On a more positive note, even when Secret Friend was 'blabbering' away, I know Secret Friend was right. In fact, right on target. It's pathetic when you have to blame your upbringing, but I know for sure part of who I am today is because of the way I was brought up. Don't get me wrong, my parents are wonderful people. They just have a set of beliefs that they are not willing to compromise. And I, being me, have my own set of beliefs, that a little different from theirs. I will not go into details, suffice to say, there are frictions at times and those sparks generates negative waves and tend to submerge me most of the times, making me one with it.
Anyway, that is why I am doing my best to be positive. And that is why it takes a lot of effort. It's altering my ready-made mindset to a new paradigm. Not easy. When something happen, I tend to have initial feelings about it, I have to balance it on an imaginary scale, ponder upon it, and if the initial feelings were baseless, in other words leaning to negative side of the situation, I will do my best to steer it to the positive side.

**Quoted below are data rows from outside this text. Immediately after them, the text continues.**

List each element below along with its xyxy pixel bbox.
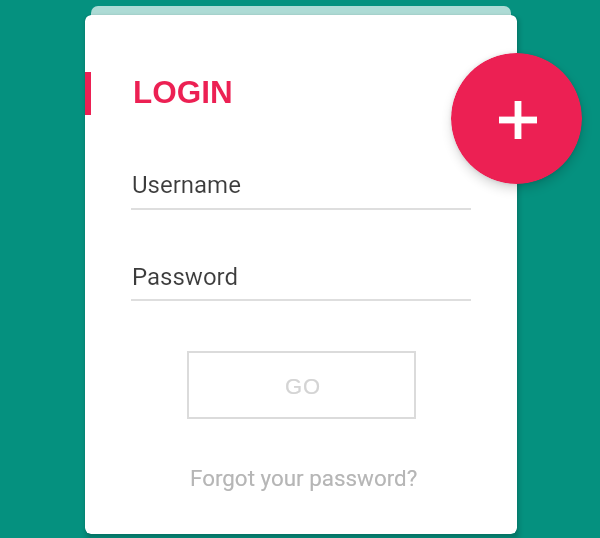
staticText: Username bbox=[132, 171, 241, 199]
button[interactable]: Forgot your password? bbox=[158, 454, 450, 502]
staticText: LOGIN bbox=[133, 74, 233, 109]
button[interactable]: Username bbox=[131, 165, 471, 210]
staticText: GO bbox=[285, 374, 321, 399]
button[interactable]: Add bbox=[451, 53, 582, 184]
button[interactable]: Password bbox=[131, 257, 471, 302]
staticText: Password bbox=[132, 263, 239, 291]
button[interactable]: GO bbox=[187, 351, 416, 419]
staticText: Forgot your password? bbox=[190, 465, 418, 491]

I admit, my thoughts are complicated at times. I can be complicated at times. But, I believe I have grown so much these past few years. I have become more... free in the way I think. I am simpler than I was before. Those days, I can be hyper sensitive. Now, I am more relaxed and laid back. I think that's good. I tend to take things as it comes. The past does creep on me at times, I wallow in them for a while, and then I let it go. If it visits me again in future, I'll just do the same thing.

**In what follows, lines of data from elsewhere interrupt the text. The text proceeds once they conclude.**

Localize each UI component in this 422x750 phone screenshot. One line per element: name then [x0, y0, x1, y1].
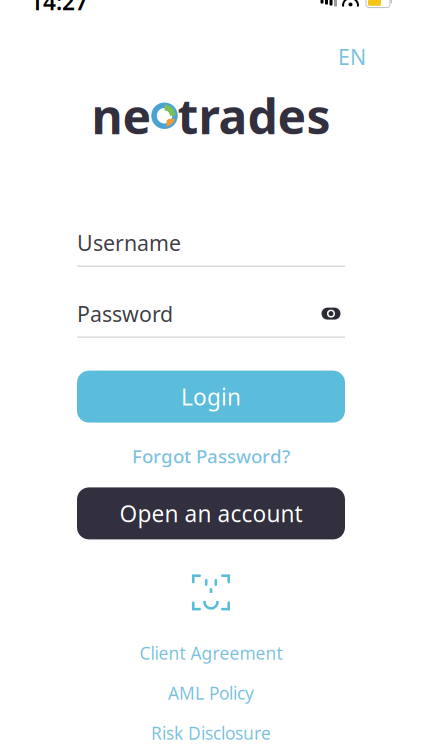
- button[interactable]: EN: [332, 40, 372, 74]
- staticText: Login: [181, 382, 241, 412]
- staticText: Risk Disclosure: [151, 721, 271, 744]
- staticText: 14:27: [30, 0, 88, 17]
- button[interactable]: Sign in with Face ID: [183, 565, 239, 619]
- button[interactable]: Risk Disclosure: [143, 717, 279, 748]
- button[interactable]: Login: [77, 371, 345, 423]
- staticText: Client Agreement: [140, 641, 282, 664]
- staticText: Username: [77, 228, 181, 257]
- staticText: EN: [338, 42, 366, 71]
- staticText: AML Policy: [168, 681, 254, 704]
- staticText: Forgot Password?: [132, 444, 290, 468]
- button[interactable]: AML Policy: [160, 677, 262, 708]
- staticText: trades: [178, 84, 330, 148]
- button[interactable]: Client Agreement: [132, 637, 290, 668]
- staticText: Password: [77, 299, 173, 328]
- button[interactable]: Forgot Password?: [122, 436, 300, 476]
- button[interactable]: Show password: [317, 302, 345, 326]
- staticText: ne: [92, 84, 152, 148]
- button[interactable]: Open an account: [77, 487, 345, 539]
- staticText: Open an account: [120, 498, 302, 528]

Secret Friend said things will be good for me after this. Everything that I dream before will be a reality. Secret Friend said it might be exaggerating, but slowly things will happen. Although I have that tiny feeling that it might not happen, the bigger me realise it's true. Things are happening for me, for the better. And everytime I think about it, I take a deep breath and everything feels so right. So good. And I'm feeling good.
These are some of the things that I want to do, in the next 6 months. Let's see if they materialise...
Need to lose the jiggly wiggly part of me. Ergo, I'll sign up for gym membership.
I need to do something with my hair. Probably have it straighten. Ergo, salon trip.
I miss home cooked meal. Ergo, once a week, I'll cook at home.
The closet needs new style and colours. Ergo, shopping spree.
I've been neglecting my dainty feet. Ergo, pedicure treat.
Hmm... not bad. I'm sure there are others. But those five are the ones that I can pick from the top of my head. Now, all I need from you bloggies, MOTIVATION and ENCOURAGEMENT.